Given entries: Begin

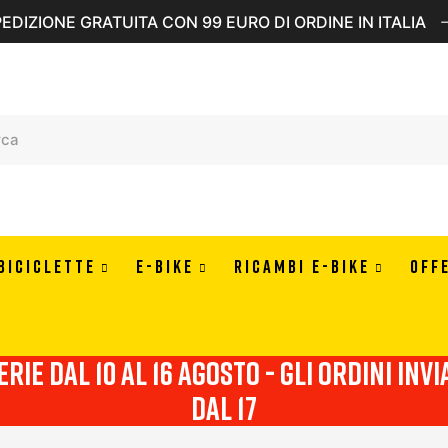
EDIZIONE GRATUITA CON 99 EURO DI ORDINE IN ITALIA
BICICLETTE
E-BIKE
RICAMBI E-BIKE
OFF
erie dal 10 al 16 agosto - Gli ordini in
dal 17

Given entries: End

From the line with "RICAMBI E-BIKE" to the last line of the material, give every line again exactly, and only those lines.

RICAMBI E-BIKE
OFF
erie dal 10 al 16 agosto - Gli ordini in
dal 17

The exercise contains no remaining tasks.